Site Reliability Engineer (Lead): Developer Automation
The Direct to Consumer Group (DTC) is a technology company within Discovery that is responsible for building a global streaming video platform to support a broad collection of Discovery's diverse brands around the world including Discovery, TLC, Food Network, Investigation Discovery, Animal Planet, Science Channel, HGTV, Eurosport, MotorTrend, and many more.
DTC's software engineering teams build applications for the web, mobile, tablets, connected TVs, consoles, and other streaming devices. Those applications are backed by a fleet of modern, cloud-native microservices deployed to Kubernetes within AWS. It is a fast-growing, global engineering group crucial to Discovery's future.
As an engineer in the Developer Automation group within DTC, you'll be joining a group that is responsible for building a truly global, self-service platform to enable DTC's growing number of engineering teams to build, test, deploy, and manage the complete operational life cycle of their services in a fully autonomous fashion.
Your role will focus on the development of the platform core and common platform services. You'll solve problems related to complex cloud-infrastructure automation, multi-region networking, cross-cluster service meshes, authentication/authorization, and the management of large-scale Kubernetes cluster deployments across many AWS accounts. You'll architect platform APIs for other teams to build on top of, you'll develop Kubernetes operators, you'll design processes/workflows, and you'll help to do it all in a collaborative, team environment using modern, rigorous software development practices that emphasize testability, repeatability, and self-service automation.
The ideal candidate for this role will have 8+ years' professional experience with a wide breadth of experience across the entire software stack, as well as deep expertise in at least one technology from each of the following groups:
• Containerization & Container Orchestration at Scale (i.e. Kubernetes)
• Container Networking & Distributed Service Meshes (e.g. Istio, Linkerd)

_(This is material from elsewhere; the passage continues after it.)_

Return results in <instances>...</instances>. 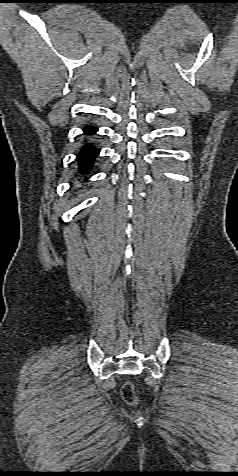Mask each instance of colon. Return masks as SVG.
Segmentation results:
<instances>
[{"instance_id":"5ec220e1","label":"colon","mask_w":238,"mask_h":476,"mask_svg":"<svg viewBox=\"0 0 238 476\" xmlns=\"http://www.w3.org/2000/svg\"><path fill=\"white\" fill-rule=\"evenodd\" d=\"M122 397L128 403H134L136 400L134 388L131 383L127 382L122 387Z\"/></svg>"}]
</instances>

• Cloud Infrastructure Automation (AWS strongly preferred) (e.g. CDK, Crossplane)
• Linux System Administration
• Distributed Systems Development (e.g. asynchronous communication patterns, consensus algorithms, distributed transactions)
• Services Programming (e.g. Go-lang, Java, Kotlin, Scala, Python, Ruby)
• Systems Programming (e.g. C, C++, Rust)
In addition, your technical expertise should match well to the following:
• Deep understanding of distributed systems in Kubernetes
• Hands-on experience with at least one IaC tool (e.g. CDK, Terraform, Crossplane)
• Experience with the development and operation of high throughput, low-latency systems
• Hands-on experience with automating development workflow pipelines (CI/CD)
• Operational experience (i.e. on-call rotation, incident response)
• Ability to collaborate effectively with remote peers across disparate geographies and timezones
• Excellent written and verbal communication skills with particular emphasis on technical documentation (including diagramming)
• Strong CS fundamentals